Whārangi 3. War and sport

Ngā whakaahua me ngā rauemi katoa o tēnei kōrero

New Zealand wars

National identity is often shaped by remembered success and failure in war. This is certainly true of New Zealand’s 20th-century wars. But the battles between British and Māori during the 19th century were less often commemorated as founding moments of New Zealand. While Māori remembered them, Pākehā preferred to forget. This makes New Zealand different from societies like the United States, where the Civil War of 1861–5 is central to national identity and memory.

South African War

The first occasion when New Zealanders gained national pride and international attention in war was in the South African War (1899–1902). The 10 contingents of New Zealand soldiers (6,500 men) established a reputation as brave soldiers who were adaptable, full of initiative and natural leaders.

First World War

The deaths of over 18,000 and the service of over 100,000 soldiers in the First World War (1914–18) became a key feature of New Zealand’s national memory and identity. Foreign observers gave them international recognition, and in meeting soldiers from other countries Kiwis judged themselves against others.

International praise

New Zealanders like to quote, and requote, the praise showered on their soldiers at Gallipoli. King George V said the New Zealand troops had ‘proved themselves worthy sons of Empire’; Sir Ian Hamilton, the British commander, said they had ‘upheld the finest traditions of our race’; poet John Masefield described them as ‘the flower of the world’s manhood’.1

While fewer died at Gallipoli than on the Western Front, the landing at Gallipoli in Turkey on 25 April 1915 became especially commemorated as the first significant occasion when New Zealanders displayed their courage to the world. In 1920 that day became a public holiday, Anzac Day; it has been a national day of commemoration ever since.

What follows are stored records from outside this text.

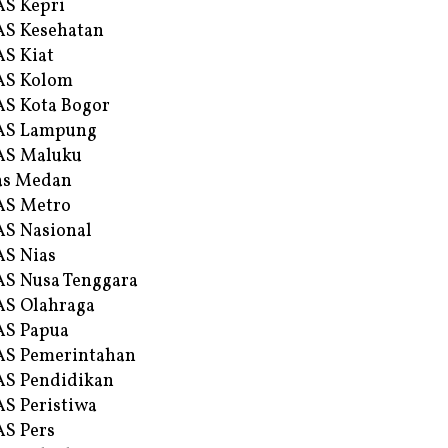
S Kepri
S Kesehatan
S Kiat
AS Kolom
S Kota Bogor
AS Lampung
AS Maluku
as Medan
AS Metro
S Nasional
S Nias
S Nusa Tenggara
S Olahraga
AS Papua
S Pemerintahan
S Pendidikan
S Peristiwa
S Pers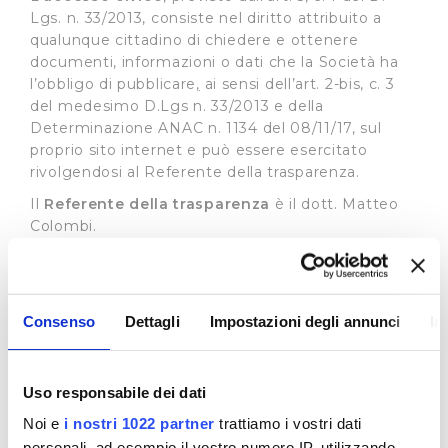
Lgs. n. 33/2013, consiste nel diritto attribuito a
qualunque cittadino di chiedere e ottenere
documenti, informazioni o dati che la Società ha
l’obbligo di pubblicare
,
ai sensi dell’art. 2-bis, c. 3
del medesimo D.Lgs n. 33/2013 e della
Determinazione ANAC n. 1134 del 08/11/17, sul
proprio sito internet e può essere esercitato
rivolgendosi al Referente della trasparenza.
Il
Referente della trasparenza
è il dott. Matteo
Colombi.
Il recapito appositamente dedicato alla
presentazione di dette istante è il seguente:
e-mail:
accessocivico@publiacqua.it
Consenso
Dettagli
Impostazioni degli annunci
In
La richiesta di accesso civico è gratuita, non deve
essere motivata e sostenuta da un interesse
qualificato e deve essere soddisfatta entro 30
Uso responsabile dei dati
giorni con la pubblicazione del documento,
Noi e
i nostri 1022 partner
trattiamo i vostri dati
dell’informazione o del dato richiesto sul sito
personali, ad esempio il vostro numero IP, utilizzando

Although New Zealanders seek to distinguish themselves from Australians in many ways, the close relationship forged in the First World War between New Zealand and Australia, and commemorated through the ‘ANZAC spirit’, has remained important to how New Zealanders understand their history.

Second World War

The experience of New Zealand soldiers fighting in Greece, Crete, North Africa and Italy during the Second World War reinforced New Zealand men’s sense of themselves as tough, adaptable and egalitarian. The service of New Zealand women abroad as nurses or at home as factory workers or housewives established their reputation as dependable and able to ‘make do’.

Sport

International sport was another area where New Zealanders demonstrated their identity to themselves and the world. The success of All Black rugby teams since 1905 and netball teams since the 1970s established an image of New Zealanders as good at working in teams and with a physical strength which was thought to have derived from a rural background. Rowing successes reinforced this image.

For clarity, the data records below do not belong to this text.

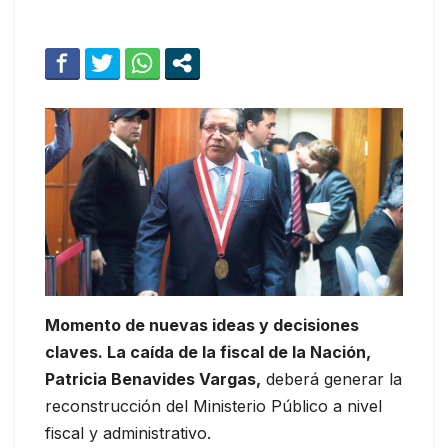
Momento de nuevas ideas y decisiones
claves. La caída de la fiscal de la Nación,
Patricia Benavides Vargas,
deberá generar la
reconstrucción del Ministerio Público a nivel
fiscal y administrativo.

Individual sporting successes such as Jack Lovelock at the 1936 Olympics, Yvette Williams at the 1952 Olympics, Peter Snell at the 1960 Rome and 1964 Tokyo Olympics and John Walker at Montreal in 1976 were also noteworthy, and like Edmund Hillary’s success in climbing Everest in 1953, presented New Zealanders as people who had strength and stamina, yet were modest and down-to-earth.

From the 1990s, New Zealand’s yachting successes in the America’s Cup evoked the image of a people who combined physical abilities with cutting-edge technological innovation.

Kupu tāpiri
  1. Quoted in Jock Phillips, A man’s country?: the image of the pakeha male, a history. Auckland: Penguin, 1987, p. 165. Back
Me pēnei te tohu i te whārangi:

Fiona Barker, 'New Zealand identity - War and sport', Te Ara - the Encyclopedia of New Zealand, http://www.TeAra.govt.nz/mi/new-zealand-identity/page-3 (accessed 17 April 2024)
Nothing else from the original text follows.